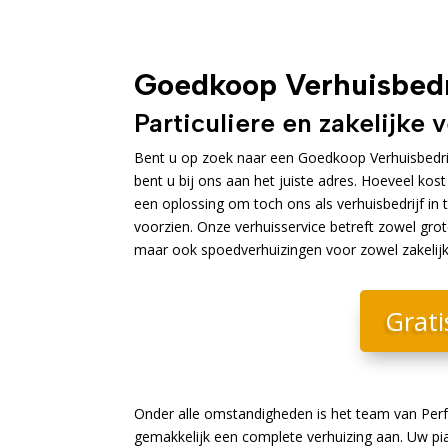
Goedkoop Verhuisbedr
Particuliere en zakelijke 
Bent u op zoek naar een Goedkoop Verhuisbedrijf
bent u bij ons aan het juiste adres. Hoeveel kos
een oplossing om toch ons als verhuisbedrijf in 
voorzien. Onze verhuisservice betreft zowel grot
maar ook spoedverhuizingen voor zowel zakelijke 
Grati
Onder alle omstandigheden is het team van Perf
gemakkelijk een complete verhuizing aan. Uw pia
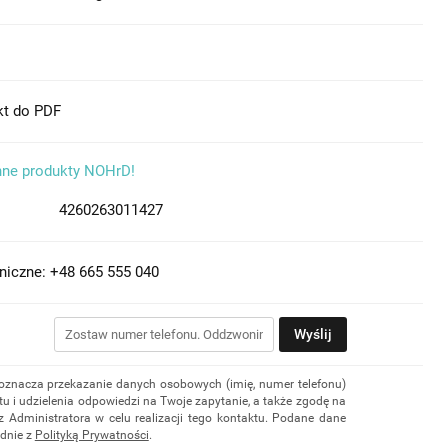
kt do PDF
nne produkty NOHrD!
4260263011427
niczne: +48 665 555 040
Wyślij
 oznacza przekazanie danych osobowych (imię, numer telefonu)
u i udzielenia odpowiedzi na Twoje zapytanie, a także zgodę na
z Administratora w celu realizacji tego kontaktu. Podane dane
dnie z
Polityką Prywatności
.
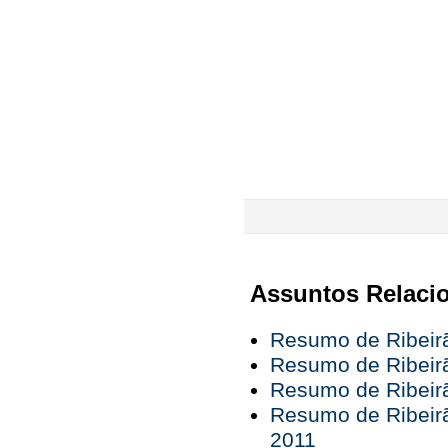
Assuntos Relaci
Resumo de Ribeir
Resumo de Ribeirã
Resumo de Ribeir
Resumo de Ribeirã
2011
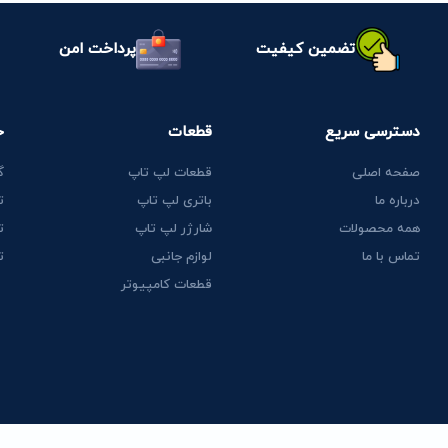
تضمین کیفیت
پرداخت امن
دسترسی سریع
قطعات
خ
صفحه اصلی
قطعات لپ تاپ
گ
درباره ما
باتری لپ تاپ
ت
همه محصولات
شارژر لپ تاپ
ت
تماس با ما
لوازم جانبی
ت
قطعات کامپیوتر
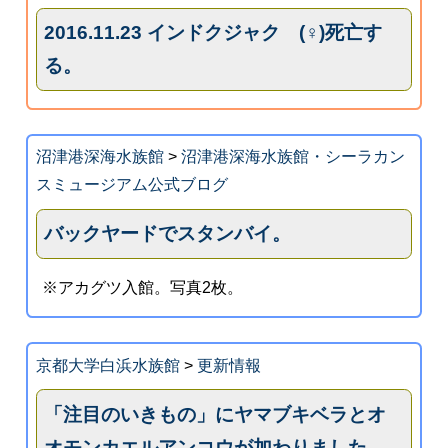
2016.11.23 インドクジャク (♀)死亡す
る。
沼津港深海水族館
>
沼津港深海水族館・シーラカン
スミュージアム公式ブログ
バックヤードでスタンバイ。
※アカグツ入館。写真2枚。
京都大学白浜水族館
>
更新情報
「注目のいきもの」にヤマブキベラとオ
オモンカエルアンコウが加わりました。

□ □ □

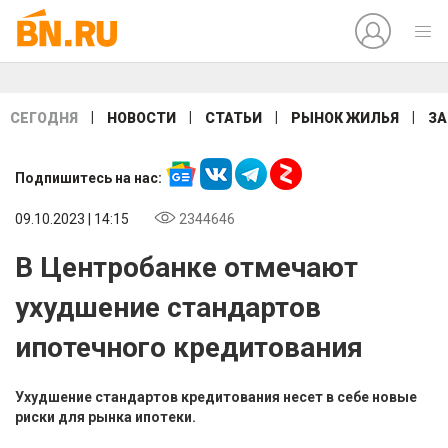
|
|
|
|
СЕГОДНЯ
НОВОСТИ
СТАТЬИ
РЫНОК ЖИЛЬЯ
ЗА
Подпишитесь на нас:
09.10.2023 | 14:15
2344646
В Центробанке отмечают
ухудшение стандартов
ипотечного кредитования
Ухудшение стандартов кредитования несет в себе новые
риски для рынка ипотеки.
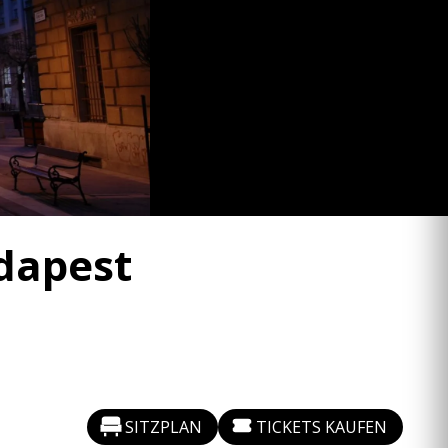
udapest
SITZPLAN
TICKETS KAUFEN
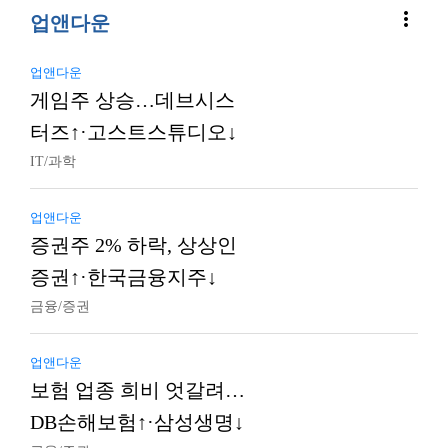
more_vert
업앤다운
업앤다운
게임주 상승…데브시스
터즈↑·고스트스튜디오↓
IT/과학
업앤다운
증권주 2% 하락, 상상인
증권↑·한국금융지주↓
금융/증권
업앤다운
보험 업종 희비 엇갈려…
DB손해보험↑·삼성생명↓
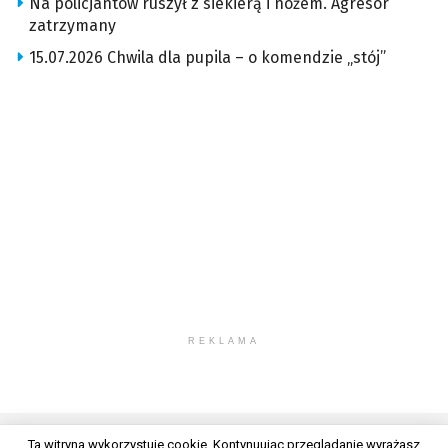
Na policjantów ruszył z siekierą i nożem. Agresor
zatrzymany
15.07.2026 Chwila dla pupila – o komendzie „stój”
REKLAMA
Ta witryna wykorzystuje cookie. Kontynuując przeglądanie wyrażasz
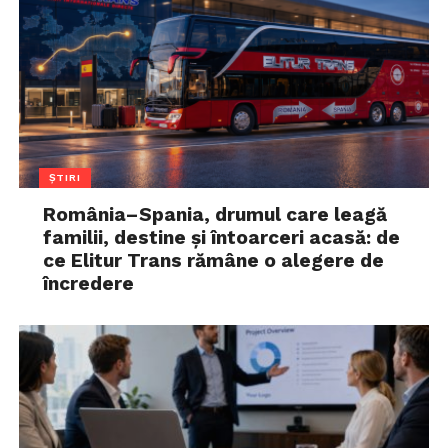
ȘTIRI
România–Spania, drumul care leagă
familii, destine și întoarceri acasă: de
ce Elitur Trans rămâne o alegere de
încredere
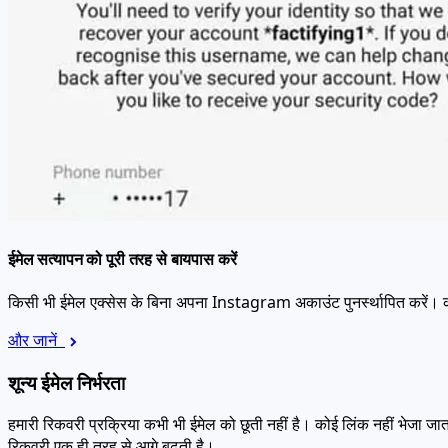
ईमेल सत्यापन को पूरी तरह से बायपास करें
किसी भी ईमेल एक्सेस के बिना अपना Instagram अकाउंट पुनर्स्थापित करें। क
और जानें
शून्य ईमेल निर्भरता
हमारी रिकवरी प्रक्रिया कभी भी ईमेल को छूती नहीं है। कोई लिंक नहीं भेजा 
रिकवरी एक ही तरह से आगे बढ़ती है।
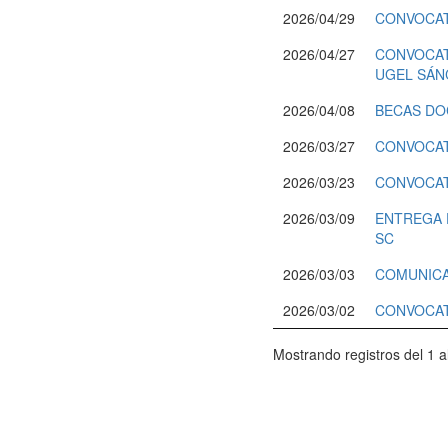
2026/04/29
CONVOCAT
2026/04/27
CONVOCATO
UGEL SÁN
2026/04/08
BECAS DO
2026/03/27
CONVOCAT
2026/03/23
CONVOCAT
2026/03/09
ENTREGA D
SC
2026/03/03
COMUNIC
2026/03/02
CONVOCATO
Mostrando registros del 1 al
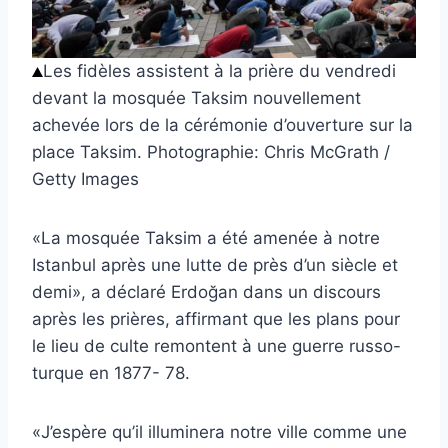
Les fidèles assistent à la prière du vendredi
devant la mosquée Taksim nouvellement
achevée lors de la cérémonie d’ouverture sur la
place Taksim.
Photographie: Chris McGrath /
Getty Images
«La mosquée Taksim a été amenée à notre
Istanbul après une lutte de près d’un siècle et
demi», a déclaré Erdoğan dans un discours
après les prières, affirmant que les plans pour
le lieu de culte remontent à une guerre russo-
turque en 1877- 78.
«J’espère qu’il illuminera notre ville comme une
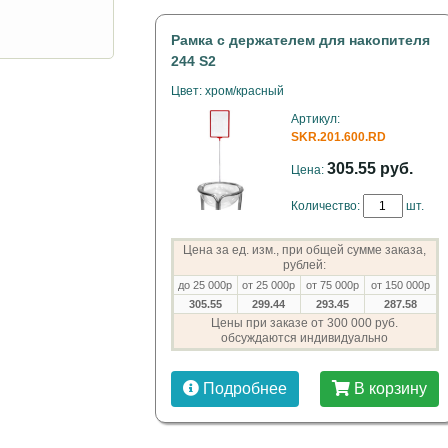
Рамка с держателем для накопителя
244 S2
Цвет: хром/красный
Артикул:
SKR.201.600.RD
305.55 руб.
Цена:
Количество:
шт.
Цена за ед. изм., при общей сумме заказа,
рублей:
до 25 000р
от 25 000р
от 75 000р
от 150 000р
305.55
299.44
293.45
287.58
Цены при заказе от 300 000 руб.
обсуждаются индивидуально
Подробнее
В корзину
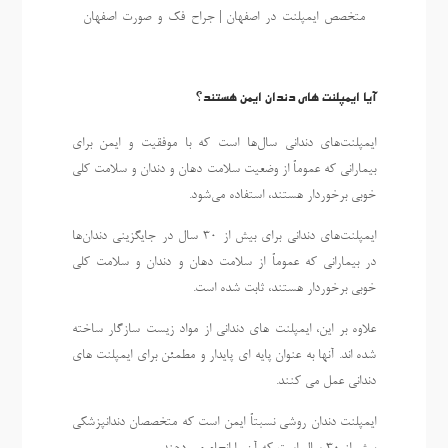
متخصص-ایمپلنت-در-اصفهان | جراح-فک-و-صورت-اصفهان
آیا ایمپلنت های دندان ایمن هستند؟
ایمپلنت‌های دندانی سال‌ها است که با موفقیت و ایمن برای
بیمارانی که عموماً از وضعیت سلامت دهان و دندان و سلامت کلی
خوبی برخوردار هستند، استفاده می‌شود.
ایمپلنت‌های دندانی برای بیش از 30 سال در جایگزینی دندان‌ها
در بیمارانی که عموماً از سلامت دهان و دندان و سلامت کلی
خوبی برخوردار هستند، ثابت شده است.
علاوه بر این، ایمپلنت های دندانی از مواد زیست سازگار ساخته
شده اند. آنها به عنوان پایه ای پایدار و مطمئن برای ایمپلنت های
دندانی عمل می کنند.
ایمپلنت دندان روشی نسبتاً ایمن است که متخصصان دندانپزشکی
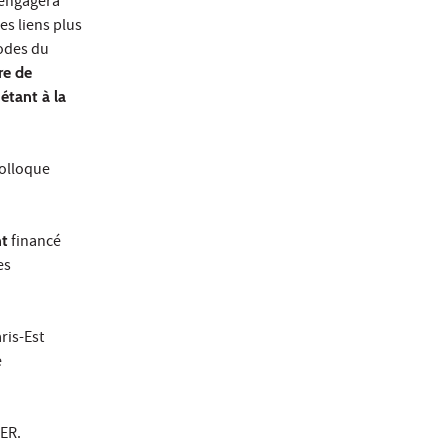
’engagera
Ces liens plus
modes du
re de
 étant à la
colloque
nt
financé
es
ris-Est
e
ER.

□ □ □

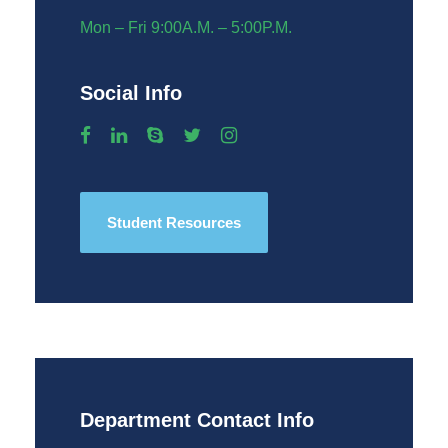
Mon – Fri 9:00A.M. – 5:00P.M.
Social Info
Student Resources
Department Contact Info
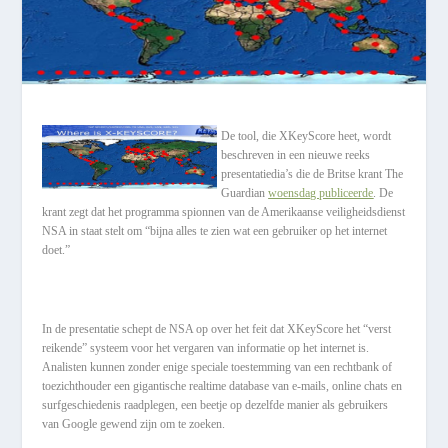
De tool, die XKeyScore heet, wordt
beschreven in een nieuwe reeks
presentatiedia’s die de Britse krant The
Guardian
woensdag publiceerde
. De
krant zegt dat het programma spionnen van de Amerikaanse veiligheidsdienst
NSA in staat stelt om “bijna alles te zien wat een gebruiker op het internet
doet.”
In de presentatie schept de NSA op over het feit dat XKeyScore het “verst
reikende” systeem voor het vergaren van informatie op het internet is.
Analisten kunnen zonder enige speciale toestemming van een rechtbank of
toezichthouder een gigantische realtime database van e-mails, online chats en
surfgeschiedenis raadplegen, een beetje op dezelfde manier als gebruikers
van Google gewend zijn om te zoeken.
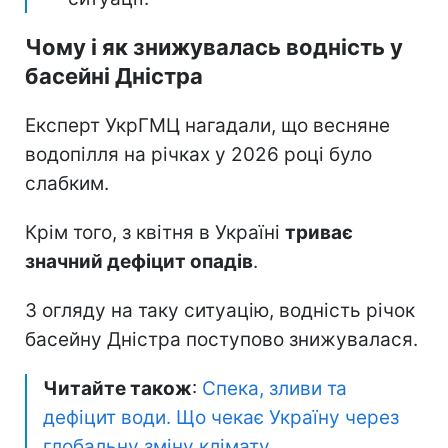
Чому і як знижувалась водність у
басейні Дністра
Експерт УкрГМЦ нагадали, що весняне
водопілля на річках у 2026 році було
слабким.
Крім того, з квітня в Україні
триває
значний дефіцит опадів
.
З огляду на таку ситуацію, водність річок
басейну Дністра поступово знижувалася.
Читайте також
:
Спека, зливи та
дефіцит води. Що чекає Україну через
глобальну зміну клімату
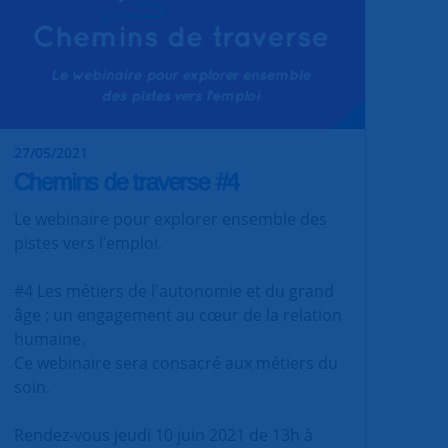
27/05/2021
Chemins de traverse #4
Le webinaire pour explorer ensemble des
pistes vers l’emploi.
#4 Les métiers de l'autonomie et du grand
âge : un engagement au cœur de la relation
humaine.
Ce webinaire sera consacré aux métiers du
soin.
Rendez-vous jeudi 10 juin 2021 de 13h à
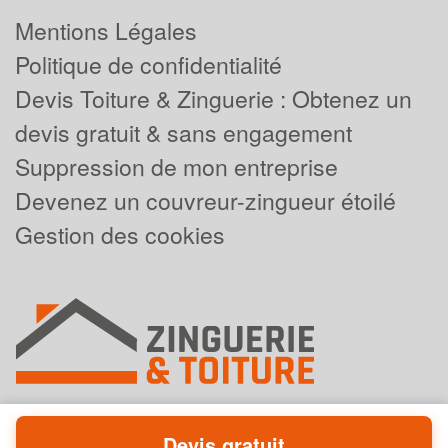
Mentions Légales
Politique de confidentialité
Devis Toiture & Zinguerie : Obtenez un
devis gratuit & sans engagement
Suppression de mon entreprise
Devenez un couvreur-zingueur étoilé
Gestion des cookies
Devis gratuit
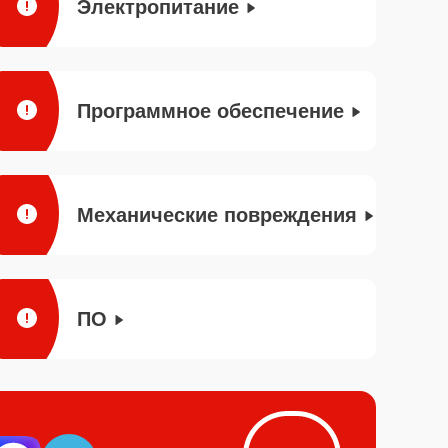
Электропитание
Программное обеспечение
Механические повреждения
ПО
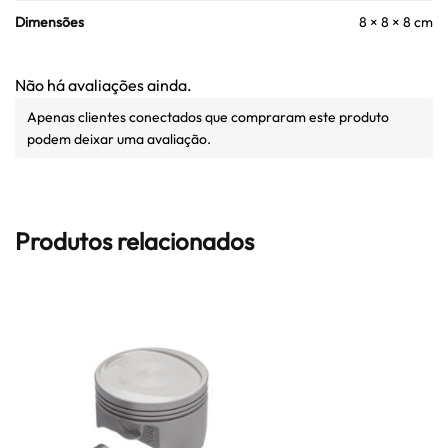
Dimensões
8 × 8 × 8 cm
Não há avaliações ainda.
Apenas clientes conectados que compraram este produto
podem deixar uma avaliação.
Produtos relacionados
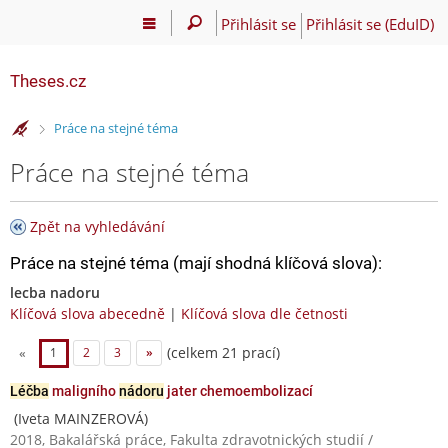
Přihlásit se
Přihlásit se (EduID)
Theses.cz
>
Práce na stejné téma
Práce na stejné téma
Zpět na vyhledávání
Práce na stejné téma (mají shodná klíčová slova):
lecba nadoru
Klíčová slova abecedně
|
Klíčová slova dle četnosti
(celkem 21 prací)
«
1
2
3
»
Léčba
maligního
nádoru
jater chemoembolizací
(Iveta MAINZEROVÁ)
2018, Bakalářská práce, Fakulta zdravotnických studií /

□ □ □

Where a line of the listing contains the word "Taksim", it counts toward the total; say how many lines that makes, giving the number alone.

3